Recovering from a disk failure
Check which placement group(s) failed:
# Run this from `cephadm shell` ceph health detail
The output will look something like this:
HEALTH_ERR 1 scrub errors; Possible data damage: 1 pg inconsistent [ERR] OSD_SCRUB_ERRORS: 1 scrub errors [ERR] PG_DAMAGED: Possible data damage: 1 pg inconsistent pg 2.5 is active+clean+inconsistent, acting [3,0]

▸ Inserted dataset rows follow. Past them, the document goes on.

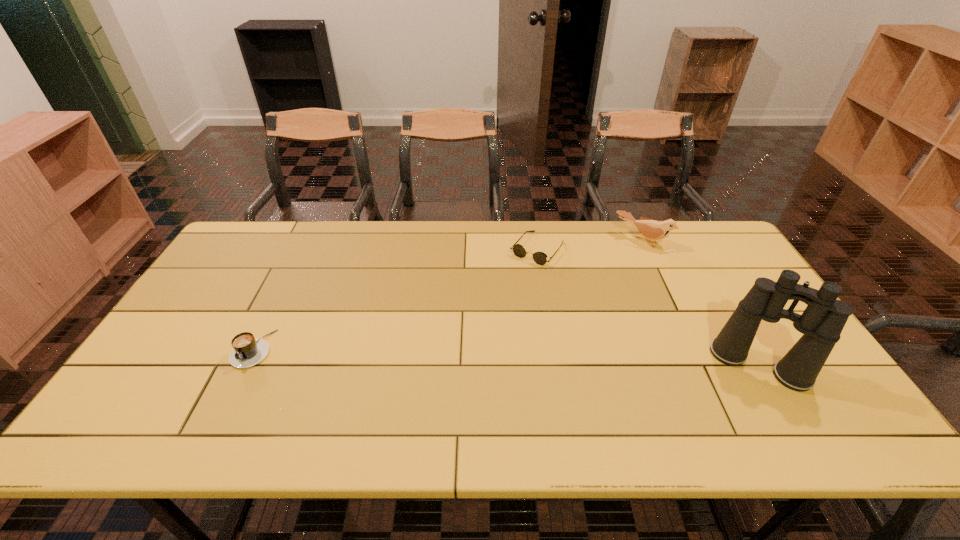 Where is `free space on the desktop that is between the cappuccino and the binoculars and is positioned on the front-facing side of the sunglasses`? The width and height of the screenshot is (960, 540). free space on the desktop that is between the cappuccino and the binoculars and is positioned on the front-facing side of the sunglasses is located at coordinates (449, 355).

The width and height of the screenshot is (960, 540). I want to click on free spot on the desktop that is between the cappuccino and the tallest object and is positioned at the beak of the bird, so click(560, 359). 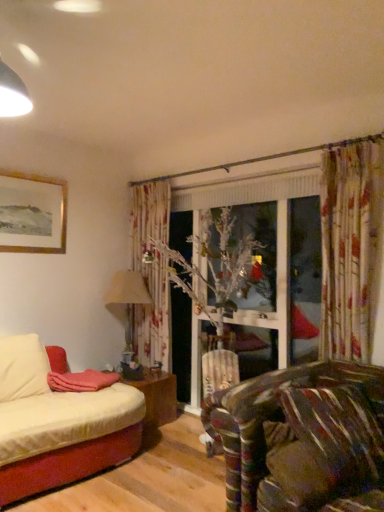 Question: Could you tell me if wooden table at lower left is turned towards gold-framed painting at upper left?

Choices:
 (A) no
 (B) yes

Answer: (A)

Question: Would you say gold-framed painting at upper left is part of wooden table at lower left's contents?

Choices:
 (A) yes
 (B) no

Answer: (B)

Question: Is wooden table at lower left behind gold-framed painting at upper left?

Choices:
 (A) no
 (B) yes

Answer: (B)

Question: Is gold-framed painting at upper left at the back of wooden table at lower left?

Choices:
 (A) no
 (B) yes

Answer: (A)

Question: Is wooden table at lower left not near gold-framed painting at upper left?

Choices:
 (A) no
 (B) yes

Answer: (B)

Question: Can you confirm if wooden table at lower left is shorter than gold-framed painting at upper left?

Choices:
 (A) no
 (B) yes

Answer: (B)

Question: Is beige fabric lampshade at center taller than velvet brown pillow at lower right, the 2th pillow positioned from the left?

Choices:
 (A) no
 (B) yes

Answer: (B)

Question: From the image's perspective, is beige fabric lampshade at center located beneath velvet brown pillow at lower right, marked as the first pillow in a right-to-left arrangement?

Choices:
 (A) yes
 (B) no

Answer: (B)

Question: From a real-world perspective, does beige fabric lampshade at center stand above velvet brown pillow at lower right, marked as the first pillow in a right-to-left arrangement?

Choices:
 (A) no
 (B) yes

Answer: (B)

Question: Considering the relative positions of beige fabric lampshade at center and velvet brown pillow at lower right, the 2th pillow positioned from the left, in the image provided, is beige fabric lampshade at center to the right of velvet brown pillow at lower right, the 2th pillow positioned from the left, from the viewer's perspective?

Choices:
 (A) no
 (B) yes

Answer: (A)

Question: Considering the relative sizes of beige fabric lampshade at center and velvet brown pillow at lower right, the 2th pillow positioned from the left, in the image provided, is beige fabric lampshade at center shorter than velvet brown pillow at lower right, the 2th pillow positioned from the left,?

Choices:
 (A) yes
 (B) no

Answer: (B)

Question: Is beige fabric lampshade at center oriented towards velvet brown pillow at lower right, the 2th pillow positioned from the left?

Choices:
 (A) no
 (B) yes

Answer: (B)

Question: Is brown textured pillow at lower right, which appears as the second pillow when viewed from the right, far away from velvet brown pillow at lower right, marked as the first pillow in a right-to-left arrangement?

Choices:
 (A) no
 (B) yes

Answer: (A) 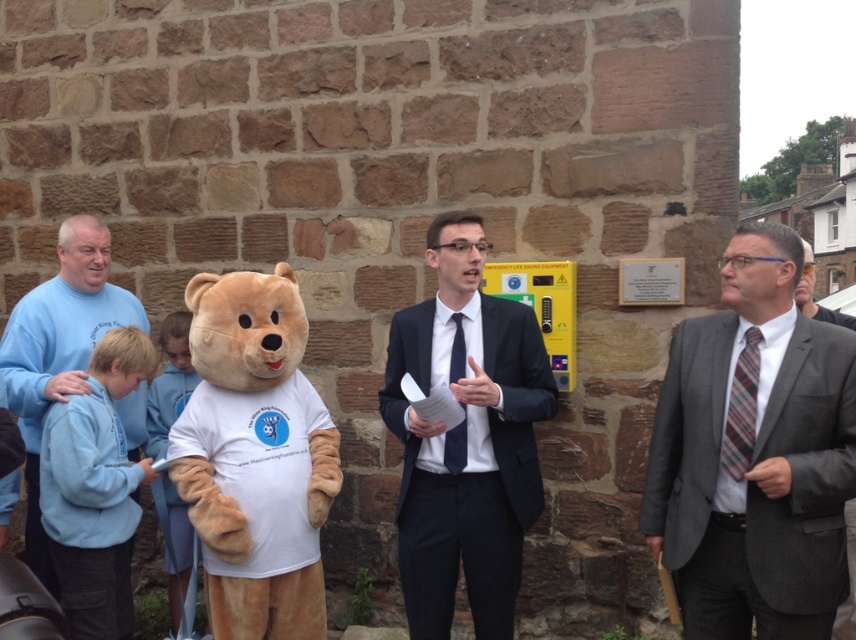 Question: From the image, what is the correct spatial relationship of plaid fabric tie at right in relation to dark blue silk tie at center?

Choices:
 (A) left
 (B) right

Answer: (B)

Question: Can you confirm if dark blue suit at center is bigger than blue cotton shirt at left?

Choices:
 (A) yes
 (B) no

Answer: (B)

Question: Among these objects, which one is nearest to the camera?

Choices:
 (A) dark blue silk tie at center
 (B) plaid fabric tie at right
 (C) blue cotton shirt at left
 (D) gray wool suit at right

Answer: (D)

Question: Which of the following is the closest to the observer?

Choices:
 (A) pyautogui.click(x=449, y=470)
 (B) pyautogui.click(x=277, y=492)

Answer: (B)

Question: Which object is farther from the camera taking this photo?

Choices:
 (A) dark blue suit at center
 (B) blue cotton shirt at left

Answer: (B)

Question: Is fluffy beige teddy bear at center behind dark blue silk tie at center?

Choices:
 (A) yes
 (B) no

Answer: (B)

This means that placement group 2.5 failed and is in OSDs 3 and 0. Since our cluster has a replication factor of 2, one of those OSDs will be on the machine with the failed disk, and the other OSD will be on a healthy machine. Run this to see which machines have which OSDs:
ceph osd tree
Repairing the placement group
If the disk failure might have been intermittent, try and see if we can repair the PG first. See https://docs.ceph.com/en/pacific/rados/operations/pg-repair/ for details.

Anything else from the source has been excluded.